What the task asks: The records below need to be set down again exactly; their images stay out.

* * * * * * * * *

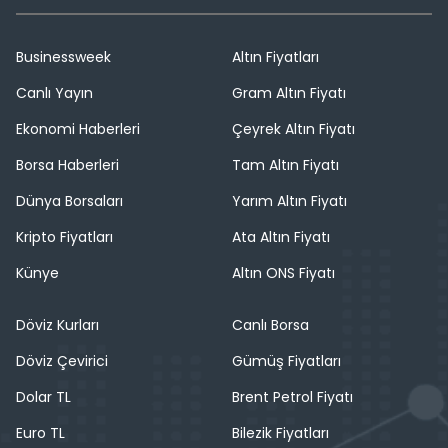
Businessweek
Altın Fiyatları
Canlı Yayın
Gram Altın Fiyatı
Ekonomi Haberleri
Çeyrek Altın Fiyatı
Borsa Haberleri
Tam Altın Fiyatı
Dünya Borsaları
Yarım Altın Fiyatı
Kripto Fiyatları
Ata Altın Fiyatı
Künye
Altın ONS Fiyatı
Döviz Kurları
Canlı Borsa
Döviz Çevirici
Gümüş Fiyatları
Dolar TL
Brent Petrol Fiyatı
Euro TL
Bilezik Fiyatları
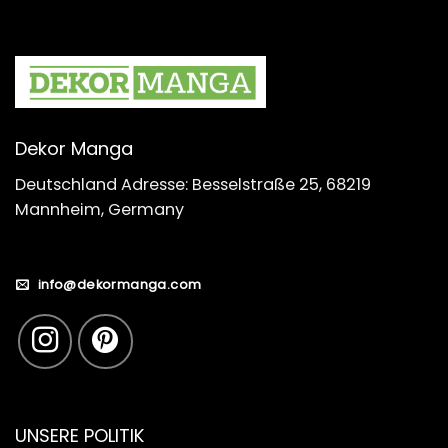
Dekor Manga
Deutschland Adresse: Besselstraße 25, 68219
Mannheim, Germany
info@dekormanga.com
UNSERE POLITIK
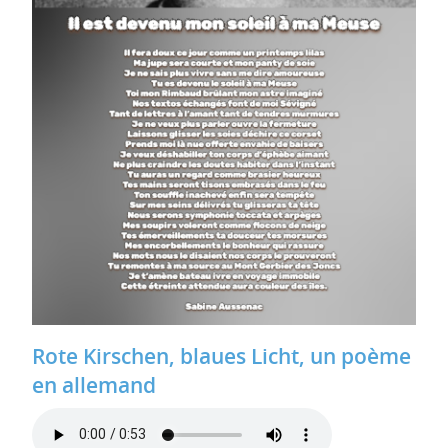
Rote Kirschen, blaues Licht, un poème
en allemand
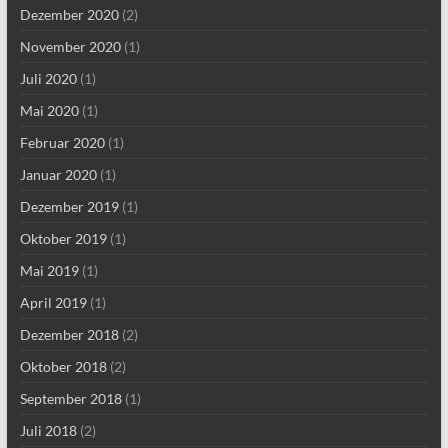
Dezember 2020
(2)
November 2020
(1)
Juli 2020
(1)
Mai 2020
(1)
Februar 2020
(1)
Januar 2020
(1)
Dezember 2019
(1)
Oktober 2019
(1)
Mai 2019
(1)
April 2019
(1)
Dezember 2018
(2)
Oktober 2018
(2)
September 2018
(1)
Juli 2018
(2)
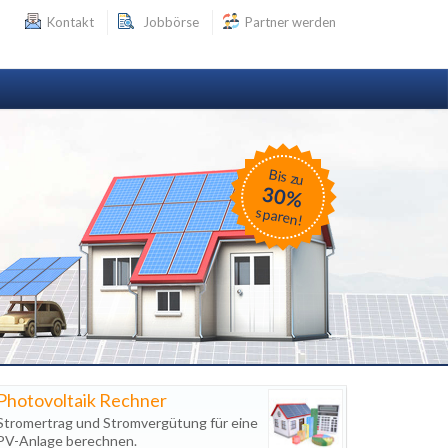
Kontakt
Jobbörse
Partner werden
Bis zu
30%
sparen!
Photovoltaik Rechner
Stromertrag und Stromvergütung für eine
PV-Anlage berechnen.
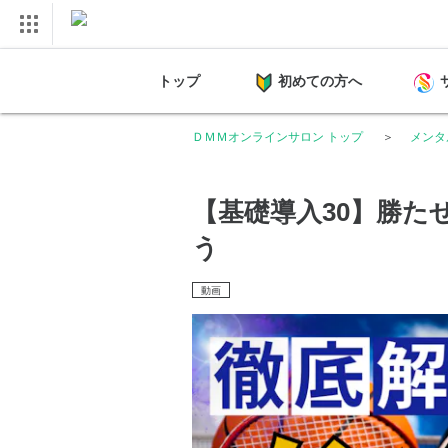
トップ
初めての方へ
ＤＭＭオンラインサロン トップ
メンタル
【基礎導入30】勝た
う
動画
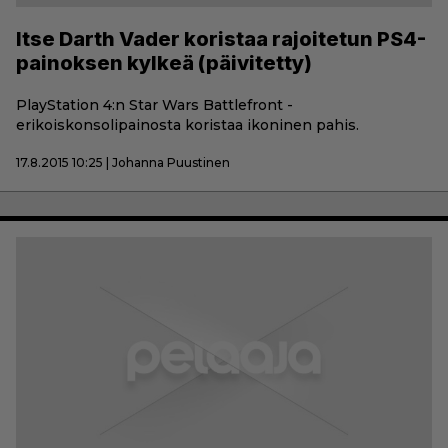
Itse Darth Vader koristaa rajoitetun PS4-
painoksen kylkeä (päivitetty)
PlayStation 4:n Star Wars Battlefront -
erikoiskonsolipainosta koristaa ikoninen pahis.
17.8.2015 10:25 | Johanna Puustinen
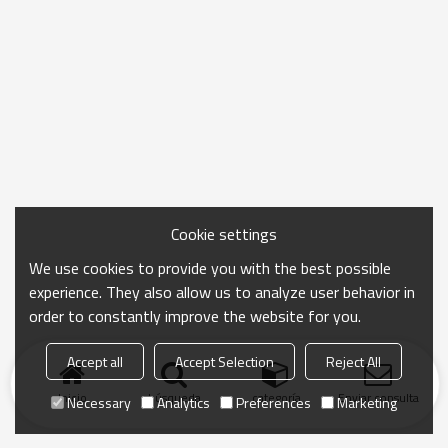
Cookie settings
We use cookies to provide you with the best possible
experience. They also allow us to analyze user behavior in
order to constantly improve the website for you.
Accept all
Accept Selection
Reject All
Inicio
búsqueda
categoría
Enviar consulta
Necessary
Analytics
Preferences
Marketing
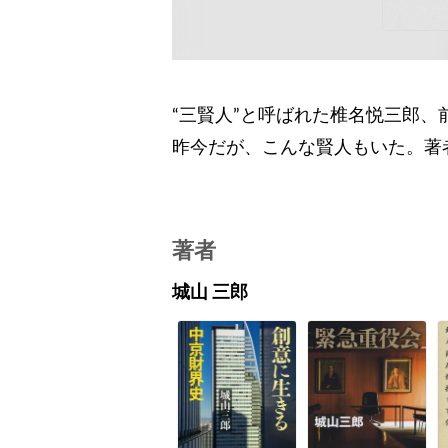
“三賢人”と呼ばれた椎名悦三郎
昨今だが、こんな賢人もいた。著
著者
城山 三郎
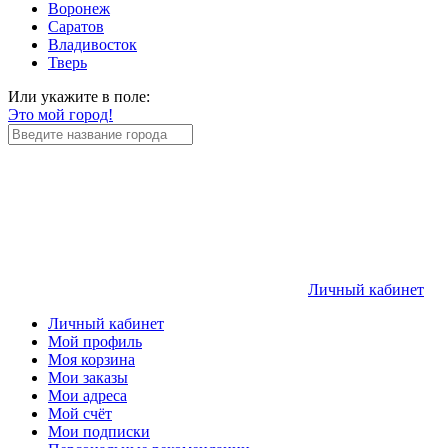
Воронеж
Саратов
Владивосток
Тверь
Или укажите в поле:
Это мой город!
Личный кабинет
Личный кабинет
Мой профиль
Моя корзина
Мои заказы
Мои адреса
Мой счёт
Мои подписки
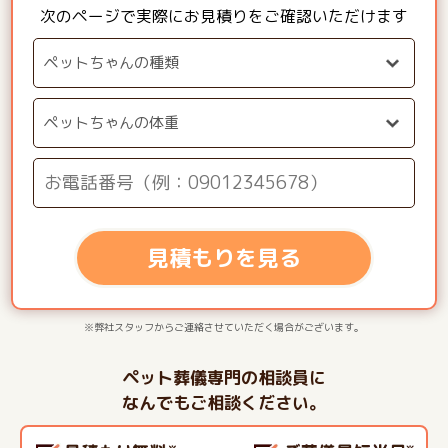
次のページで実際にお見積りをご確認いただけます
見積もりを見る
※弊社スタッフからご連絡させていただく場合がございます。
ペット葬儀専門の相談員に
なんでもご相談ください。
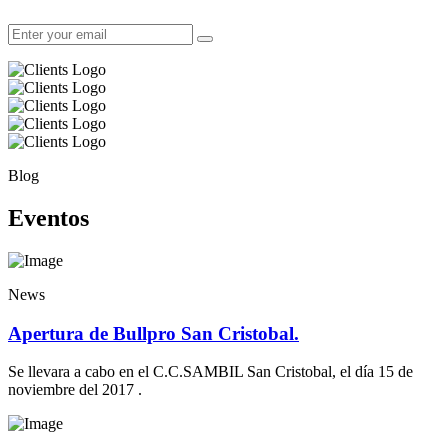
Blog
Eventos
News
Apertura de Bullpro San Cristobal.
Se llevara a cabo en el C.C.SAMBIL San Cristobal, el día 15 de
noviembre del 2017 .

* * * * * * * * *

Answer to the exercise:
Businessweek
Altın Fiyatları
Canlı Yayın
Gram Altın Fiyatı
Ekonomi Haberleri
Çeyrek Altın Fiyatı
Borsa Haberleri
Tam Altın Fiyatı
Dünya Borsaları
Yarım Altın Fiyatı
Kripto Fiyatları
Ata Altın Fiyatı
Künye
Altın ONS Fiyatı
Döviz Kurları
Canlı Borsa
Döviz Çevirici
Gümüş Fiyatları
Dolar TL
Brent Petrol Fiyatı
Euro TL
Bilezik Fiyatları
Dekor Manga
Deutschland Adresse: Besselstraße 25, 68219
Mannheim, Germany
info@dekormanga.com
UNSERE POLITIK
Rote Kirschen, blaues Licht, un poème
en allemand
Dezember 2020
(2)
November 2020
(1)
Juli 2020
(1)
Mai 2020
(1)
Februar 2020
(1)
Januar 2020
(1)
Dezember 2019
(1)
Oktober 2019
(1)
Mai 2019
(1)
April 2019
(1)
Dezember 2018
(2)
Oktober 2018
(2)
September 2018
(1)
Juli 2018
(2)
Kontakt
Jobbörse
Partner werden
Bis zu
30%
sparen!
Photovoltaik Rechner
Stromertrag und Stromvergütung für eine
PV-Anlage berechnen.
トップ
初めての方へ
ＤＭＭオンラインサロン トップ
メンタル
【基礎導入30】勝た
う
動画
Itse Darth Vader koristaa rajoitetun PS4-
painoksen kylkeä (päivitetty)
PlayStation 4:n Star Wars Battlefront -
erikoiskonsolipainosta koristaa ikoninen pahis.
17.8.2015 10:25 | Johanna Puustinen
Cookie settings
We use cookies to provide you with the best possible
experience. They also allow us to analyze user behavior in
order to constantly improve the website for you.
Accept all
Accept Selection
Reject All
Inicio
búsqueda
categoría
Enviar consulta
Necessary
Analytics
Preferences
Marketing
“三賢人”と呼ばれた椎名悦三郎
昨今だが、こんな賢人もいた。著
著者
城山 三郎
Воронеж
Саратов
Владивосток
Тверь
Или укажите в поле:
Это мой город!
Личный кабинет
Личный кабинет
Мой профиль
Моя корзина
Мои заказы
Мои адреса
Мой счёт
Мои подписки
次のページで実際にお見積りをご確認いただけます
見積もりを見る
※弊社スタッフからご連絡させていただく場合がございます。
ペット葬儀専門の相談員に
なんでもご相談ください。
Blog
Eventos
News
Apertura de Bullpro San Cristobal.
Se llevara a cabo en el C.C.SAMBIL San Cristobal, el día 15 de
noviembre del 2017 .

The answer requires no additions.